+++ Records for this task
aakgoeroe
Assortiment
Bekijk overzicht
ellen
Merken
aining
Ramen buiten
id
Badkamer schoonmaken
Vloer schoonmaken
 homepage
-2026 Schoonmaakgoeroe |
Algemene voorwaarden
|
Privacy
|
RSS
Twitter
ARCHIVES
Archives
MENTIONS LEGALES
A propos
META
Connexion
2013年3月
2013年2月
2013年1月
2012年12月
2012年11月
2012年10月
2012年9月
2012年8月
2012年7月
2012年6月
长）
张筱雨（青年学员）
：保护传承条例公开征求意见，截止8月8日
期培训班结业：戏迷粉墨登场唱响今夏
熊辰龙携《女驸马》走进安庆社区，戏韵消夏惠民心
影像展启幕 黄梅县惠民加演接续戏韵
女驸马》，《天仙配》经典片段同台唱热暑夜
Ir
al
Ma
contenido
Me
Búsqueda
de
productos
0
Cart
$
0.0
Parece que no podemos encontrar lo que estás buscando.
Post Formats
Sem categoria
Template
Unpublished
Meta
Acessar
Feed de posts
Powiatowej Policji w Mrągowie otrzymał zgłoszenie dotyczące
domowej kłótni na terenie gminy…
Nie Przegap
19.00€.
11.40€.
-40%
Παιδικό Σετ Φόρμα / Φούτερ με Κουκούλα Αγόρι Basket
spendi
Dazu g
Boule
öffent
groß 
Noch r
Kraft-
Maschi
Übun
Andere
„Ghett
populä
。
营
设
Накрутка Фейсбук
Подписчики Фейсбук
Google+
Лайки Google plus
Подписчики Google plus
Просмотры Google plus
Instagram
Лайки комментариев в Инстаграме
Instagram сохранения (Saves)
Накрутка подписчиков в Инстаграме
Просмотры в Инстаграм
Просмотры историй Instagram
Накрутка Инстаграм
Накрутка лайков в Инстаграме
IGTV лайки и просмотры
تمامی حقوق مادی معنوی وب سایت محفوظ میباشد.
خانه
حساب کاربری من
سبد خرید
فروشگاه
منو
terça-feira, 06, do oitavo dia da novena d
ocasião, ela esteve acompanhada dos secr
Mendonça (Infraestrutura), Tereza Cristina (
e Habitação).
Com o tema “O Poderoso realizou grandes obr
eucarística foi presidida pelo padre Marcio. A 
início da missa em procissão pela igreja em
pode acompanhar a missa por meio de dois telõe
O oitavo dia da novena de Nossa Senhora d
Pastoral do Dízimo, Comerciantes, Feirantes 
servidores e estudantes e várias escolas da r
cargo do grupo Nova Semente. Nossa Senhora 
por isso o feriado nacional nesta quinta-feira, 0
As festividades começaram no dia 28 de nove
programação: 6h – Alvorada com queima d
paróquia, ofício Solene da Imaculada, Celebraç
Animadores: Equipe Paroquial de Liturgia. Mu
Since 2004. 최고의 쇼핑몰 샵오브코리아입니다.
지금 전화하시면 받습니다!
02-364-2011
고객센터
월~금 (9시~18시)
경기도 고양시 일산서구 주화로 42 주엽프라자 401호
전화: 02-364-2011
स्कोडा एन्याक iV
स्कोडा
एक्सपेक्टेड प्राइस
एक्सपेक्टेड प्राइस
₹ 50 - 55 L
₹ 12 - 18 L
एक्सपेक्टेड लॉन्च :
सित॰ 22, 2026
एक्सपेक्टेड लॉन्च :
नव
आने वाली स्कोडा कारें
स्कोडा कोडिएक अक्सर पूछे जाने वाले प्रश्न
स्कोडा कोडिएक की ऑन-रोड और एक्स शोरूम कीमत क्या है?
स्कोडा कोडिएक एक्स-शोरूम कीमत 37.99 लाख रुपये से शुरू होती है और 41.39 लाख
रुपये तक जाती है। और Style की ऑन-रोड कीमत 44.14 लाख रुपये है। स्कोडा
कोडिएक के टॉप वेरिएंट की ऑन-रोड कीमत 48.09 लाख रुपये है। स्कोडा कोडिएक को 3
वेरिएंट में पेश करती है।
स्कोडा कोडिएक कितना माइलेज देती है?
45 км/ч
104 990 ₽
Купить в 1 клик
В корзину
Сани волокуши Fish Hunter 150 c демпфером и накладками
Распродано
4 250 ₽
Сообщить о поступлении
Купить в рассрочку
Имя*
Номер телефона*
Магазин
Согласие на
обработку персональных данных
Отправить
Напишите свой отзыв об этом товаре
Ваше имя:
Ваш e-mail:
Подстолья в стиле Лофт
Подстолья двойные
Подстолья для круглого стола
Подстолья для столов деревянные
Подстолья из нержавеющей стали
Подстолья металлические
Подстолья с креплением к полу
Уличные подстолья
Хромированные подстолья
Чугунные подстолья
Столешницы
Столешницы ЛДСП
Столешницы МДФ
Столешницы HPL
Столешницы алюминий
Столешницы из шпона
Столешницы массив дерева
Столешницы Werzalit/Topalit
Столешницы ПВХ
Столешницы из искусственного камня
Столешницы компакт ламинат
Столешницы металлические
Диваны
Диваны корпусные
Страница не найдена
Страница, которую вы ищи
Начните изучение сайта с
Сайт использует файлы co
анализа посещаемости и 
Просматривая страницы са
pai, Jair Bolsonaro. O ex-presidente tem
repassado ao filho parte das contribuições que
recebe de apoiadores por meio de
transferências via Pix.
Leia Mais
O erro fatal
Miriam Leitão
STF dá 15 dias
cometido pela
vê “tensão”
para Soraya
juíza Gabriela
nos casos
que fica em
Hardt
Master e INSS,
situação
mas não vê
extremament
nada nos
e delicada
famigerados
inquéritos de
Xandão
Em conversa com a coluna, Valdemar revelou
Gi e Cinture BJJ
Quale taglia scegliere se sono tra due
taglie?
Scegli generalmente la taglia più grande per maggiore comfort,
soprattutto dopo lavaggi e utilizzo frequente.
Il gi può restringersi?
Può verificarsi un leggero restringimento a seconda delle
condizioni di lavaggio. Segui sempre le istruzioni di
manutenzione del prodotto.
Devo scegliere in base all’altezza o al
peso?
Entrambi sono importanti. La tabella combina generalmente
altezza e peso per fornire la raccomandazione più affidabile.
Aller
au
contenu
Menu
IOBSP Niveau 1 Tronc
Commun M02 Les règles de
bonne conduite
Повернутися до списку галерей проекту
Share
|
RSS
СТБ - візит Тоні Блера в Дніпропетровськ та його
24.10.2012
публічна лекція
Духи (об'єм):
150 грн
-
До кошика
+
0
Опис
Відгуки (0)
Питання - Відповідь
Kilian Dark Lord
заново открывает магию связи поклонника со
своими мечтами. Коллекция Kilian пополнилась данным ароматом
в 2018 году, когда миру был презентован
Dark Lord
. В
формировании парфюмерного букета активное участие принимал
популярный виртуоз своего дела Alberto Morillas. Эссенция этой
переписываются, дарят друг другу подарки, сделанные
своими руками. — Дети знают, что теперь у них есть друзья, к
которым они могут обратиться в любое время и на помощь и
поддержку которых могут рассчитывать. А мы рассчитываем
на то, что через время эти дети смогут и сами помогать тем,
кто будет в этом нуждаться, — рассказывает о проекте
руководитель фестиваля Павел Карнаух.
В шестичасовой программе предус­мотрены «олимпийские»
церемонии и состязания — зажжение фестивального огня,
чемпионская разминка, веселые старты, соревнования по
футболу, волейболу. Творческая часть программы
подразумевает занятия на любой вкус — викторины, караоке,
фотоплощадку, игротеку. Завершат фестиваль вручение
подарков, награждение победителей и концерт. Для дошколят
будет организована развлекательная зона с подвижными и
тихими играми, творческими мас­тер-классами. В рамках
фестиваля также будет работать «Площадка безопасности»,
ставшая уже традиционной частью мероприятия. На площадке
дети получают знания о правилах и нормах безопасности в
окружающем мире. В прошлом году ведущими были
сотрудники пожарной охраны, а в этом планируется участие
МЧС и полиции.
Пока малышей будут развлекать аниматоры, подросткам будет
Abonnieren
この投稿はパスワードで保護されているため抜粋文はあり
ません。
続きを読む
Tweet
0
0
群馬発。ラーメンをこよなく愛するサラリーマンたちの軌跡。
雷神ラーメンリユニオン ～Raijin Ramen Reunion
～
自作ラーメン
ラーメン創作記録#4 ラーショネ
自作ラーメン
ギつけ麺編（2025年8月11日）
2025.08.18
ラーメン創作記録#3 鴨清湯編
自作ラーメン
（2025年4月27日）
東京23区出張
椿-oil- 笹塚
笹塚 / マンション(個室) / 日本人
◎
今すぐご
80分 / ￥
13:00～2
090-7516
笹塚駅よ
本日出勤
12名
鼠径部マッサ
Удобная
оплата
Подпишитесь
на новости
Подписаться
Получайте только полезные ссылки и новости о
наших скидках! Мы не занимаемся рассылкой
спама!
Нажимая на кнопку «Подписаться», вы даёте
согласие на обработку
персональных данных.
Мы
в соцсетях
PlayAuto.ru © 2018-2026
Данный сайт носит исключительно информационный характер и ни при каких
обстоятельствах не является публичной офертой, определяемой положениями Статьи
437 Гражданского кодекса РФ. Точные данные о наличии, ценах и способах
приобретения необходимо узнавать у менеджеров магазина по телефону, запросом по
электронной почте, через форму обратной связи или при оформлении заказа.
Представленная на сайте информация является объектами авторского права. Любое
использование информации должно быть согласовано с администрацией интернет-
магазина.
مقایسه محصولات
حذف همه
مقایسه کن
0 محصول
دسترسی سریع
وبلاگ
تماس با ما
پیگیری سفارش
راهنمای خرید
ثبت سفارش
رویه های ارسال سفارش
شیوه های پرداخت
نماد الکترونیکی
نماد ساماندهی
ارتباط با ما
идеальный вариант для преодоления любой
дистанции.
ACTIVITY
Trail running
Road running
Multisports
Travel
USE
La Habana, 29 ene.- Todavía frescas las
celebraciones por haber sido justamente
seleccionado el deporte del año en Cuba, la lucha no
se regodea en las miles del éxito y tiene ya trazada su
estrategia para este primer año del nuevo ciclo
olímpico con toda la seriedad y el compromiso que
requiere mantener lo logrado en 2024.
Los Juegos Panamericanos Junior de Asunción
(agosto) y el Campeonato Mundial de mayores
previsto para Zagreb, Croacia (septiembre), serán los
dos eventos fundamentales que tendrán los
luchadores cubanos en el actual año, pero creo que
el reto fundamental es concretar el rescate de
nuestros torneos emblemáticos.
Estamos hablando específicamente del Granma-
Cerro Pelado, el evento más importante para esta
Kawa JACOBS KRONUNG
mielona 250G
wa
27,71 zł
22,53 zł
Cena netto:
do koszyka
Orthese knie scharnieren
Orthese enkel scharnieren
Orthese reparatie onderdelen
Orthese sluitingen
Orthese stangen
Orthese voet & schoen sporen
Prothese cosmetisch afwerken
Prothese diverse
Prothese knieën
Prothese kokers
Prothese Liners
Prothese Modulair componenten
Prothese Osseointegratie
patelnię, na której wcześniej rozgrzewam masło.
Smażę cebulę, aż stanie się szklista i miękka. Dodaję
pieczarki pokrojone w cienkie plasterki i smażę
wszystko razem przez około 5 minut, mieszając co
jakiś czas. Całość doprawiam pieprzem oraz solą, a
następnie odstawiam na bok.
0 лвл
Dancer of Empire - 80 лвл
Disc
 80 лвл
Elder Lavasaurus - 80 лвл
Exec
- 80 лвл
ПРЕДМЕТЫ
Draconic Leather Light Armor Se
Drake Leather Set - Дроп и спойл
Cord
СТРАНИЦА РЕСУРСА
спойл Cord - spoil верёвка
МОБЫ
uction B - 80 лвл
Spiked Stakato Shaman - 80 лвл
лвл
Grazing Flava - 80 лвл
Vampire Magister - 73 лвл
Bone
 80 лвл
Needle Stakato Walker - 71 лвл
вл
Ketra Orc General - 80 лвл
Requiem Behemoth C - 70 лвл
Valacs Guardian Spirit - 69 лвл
++++++
- _Task to complete_: Going back over the entries above, copy word for word every line from the one that has "que fica em" on through the one that has "на то, что через".

- _Your solution_:
que fica em
Hardt
Master e INSS,
situação
mas não vê
extremament
nada nos
e delicada
famigerados
inquéritos de
Xandão
Em conversa com a coluna, Valdemar revelou
Gi e Cinture BJJ
Quale taglia scegliere se sono tra due
taglie?
Scegli generalmente la taglia più grande per maggiore comfort,
soprattutto dopo lavaggi e utilizzo frequente.
Il gi può restringersi?
Può verificarsi un leggero restringimento a seconda delle
condizioni di lavaggio. Segui sempre le istruzioni di
manutenzione del prodotto.
Devo scegliere in base all’altezza o al
peso?
Entrambi sono importanti. La tabella combina generalmente
altezza e peso per fornire la raccomandazione più affidabile.
Aller
au
contenu
Menu
IOBSP Niveau 1 Tronc
Commun M02 Les règles de
bonne conduite
Повернутися до списку галерей проекту
Share
|
RSS
СТБ - візит Тоні Блера в Дніпропетровськ та його
24.10.2012
публічна лекція
Духи (об'єм):
150 грн
-
До кошика
+
0
Опис
Відгуки (0)
Питання - Відповідь
Kilian Dark Lord
заново открывает магию связи поклонника со
своими мечтами. Коллекция Kilian пополнилась данным ароматом
в 2018 году, когда миру был презентован
Dark Lord
. В
формировании парфюмерного букета активное участие принимал
популярный виртуоз своего дела Alberto Morillas. Эссенция этой
переписываются, дарят друг другу подарки, сделанные
своими руками. — Дети знают, что теперь у них есть друзья, к
которым они могут обратиться в любое время и на помощь и
поддержку которых могут рассчитывать. А мы рассчитываем
на то, что через время эти дети смогут и сами помогать тем,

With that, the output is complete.